Hole in the Clouds
Nov 29, 2009
Bring Your Own Water.
The sun in Namibia is so harsh, according to photographer Vincent Mounier, that picture-taking during the day yields nothing but bleached, blasted-to-white landscapes. At dusk and dawn, however, the earth reclaims its colors, and the eyes can open wide for a long, calm look.
(Image credit: Vincent Mounier)
Jun 1, 2012
Southern Namibia, as seen from the Landsat 7 satellite orbiting 700 kilometers above the earth's surface.
(Image credit: NASA Landsat 7)
Oct 13, 2013
Well, of course now that our American space program is shut down because of hateful people in the House of Representatives, the brand new Landsat 8 satellite that you and I paid for, which had just started phoning in dramatic new views of our planet, has gone dark. But fortunately, many other countries have legislatures that don't seem to go quite so insane over efforts to help people get medical care, and so new earth imagery from foreign satellites is still available to us.
This is the view from Kompsat 2, a Korean satellite, as it crossed southern Africa above the Namib Desert on the morning of October 5. What appears to be blue water is actually an ancient riverbed, almost entirely dry for millions of years; the white streaks are bone-dry salt flats.
Click to zoom in and see roads in the riverbed and some black dots that represent the only vegetation for hundreds of square miles; These desert shrubs survive on groundwater, of which there is hardly any; such as is there is, however, collects deep underneath the riverbed, below the gullies where water does trickle on those rare occasions when it rains here. Annual precipitation is less than half an inch on average, though it is supplemented a bit by coastal fog.
Note the short spur leading off the main road near the middle of the scene and ending at the base of a dune. This is the route to a parking lot at Dune 45, a thousand-foot high sand dune popular with tourists.
(Image credit: Kompsat 2 via European Space Agency)
Mar 20, 2018
The Kuiseb River flows–when it flows–down from the highlands of eastern Namibia and across the Namib Desert toward the Atlantic Ocean.
South of the river, some of the highest sand dunes on earth are blown ever northward by the prevailing winds, but the sand can't cross the river. North of the river is a vast plain of bare rock, much of it billions of years old, Precambrian, predating the emergence of life.
The river itself, like many desert rivers, is ephemeral, flowing briefly after rains. The rains come–if they come–in January, February, or March. By April, the riverbed is dry.
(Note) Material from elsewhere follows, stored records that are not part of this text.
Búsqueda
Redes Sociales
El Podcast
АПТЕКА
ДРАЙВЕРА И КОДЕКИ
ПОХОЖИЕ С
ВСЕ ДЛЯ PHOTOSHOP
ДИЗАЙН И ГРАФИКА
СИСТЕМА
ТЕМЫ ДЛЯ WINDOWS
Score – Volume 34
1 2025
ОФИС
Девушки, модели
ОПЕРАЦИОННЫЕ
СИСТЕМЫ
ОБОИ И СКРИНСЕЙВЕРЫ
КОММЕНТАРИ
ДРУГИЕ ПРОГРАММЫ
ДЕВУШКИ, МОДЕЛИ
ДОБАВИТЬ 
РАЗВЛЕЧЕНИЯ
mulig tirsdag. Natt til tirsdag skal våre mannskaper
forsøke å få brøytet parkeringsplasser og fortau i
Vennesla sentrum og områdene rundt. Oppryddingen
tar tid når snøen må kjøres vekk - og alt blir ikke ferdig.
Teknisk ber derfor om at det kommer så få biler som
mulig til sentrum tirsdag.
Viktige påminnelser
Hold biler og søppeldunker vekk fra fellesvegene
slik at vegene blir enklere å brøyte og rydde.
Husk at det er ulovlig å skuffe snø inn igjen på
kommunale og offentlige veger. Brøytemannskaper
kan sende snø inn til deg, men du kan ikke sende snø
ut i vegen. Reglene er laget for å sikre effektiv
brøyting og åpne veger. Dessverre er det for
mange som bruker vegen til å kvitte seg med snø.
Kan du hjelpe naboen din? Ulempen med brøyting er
Even so, scrubby vegetation has taken hold along its banks.
Sand from the dunes is literally choking off the river. The river water, which often is not much more than a trickle, has to carry heavy loads of sand from upstream, traveling in a riverbed already piled high with sand blown in during the dry season, on top of sand left behind in previous years by the slow, struggling current.
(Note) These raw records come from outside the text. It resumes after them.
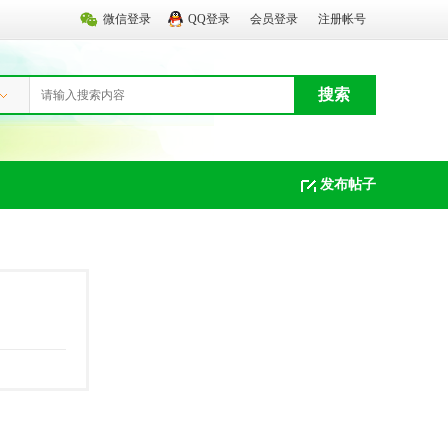
微信登录
QQ登录
会员登录
注册帐号
搜索
发布帖子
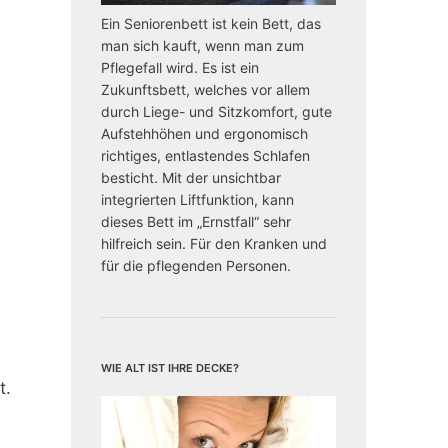
Ein Seniorenbett ist kein Bett, das
man sich kauft, wenn man zum
Pflegefall wird. Es ist ein
Zukunftsbett, welches vor allem
durch Liege- und Sitzkomfort, gute
Aufstehhöhen und ergonomisch
richtiges, entlastendes Schlafen
besticht. Mit der unsichtbar
integrierten Liftfunktion, kann
dieses Bett im „Ernstfall“ sehr
hilfreich sein. Für den Kranken und
für die pflegenden Personen.
Wie alt ist Ihre Decke?
t.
There is so much sand now in the Kuiseb River that most years the water can no longer reach the sea. Only extreme flooding can push river water all the way to the river's mouth at Walvis Bay on Namibia's Atlantic Coast; the last time this happened was in 1963, though the river came within a few kilometers of the sea in 1997 and might have made it all the way but for a hastily bulldozed artifical sand dune blocking its path to protect the salt works at Walvis Bay.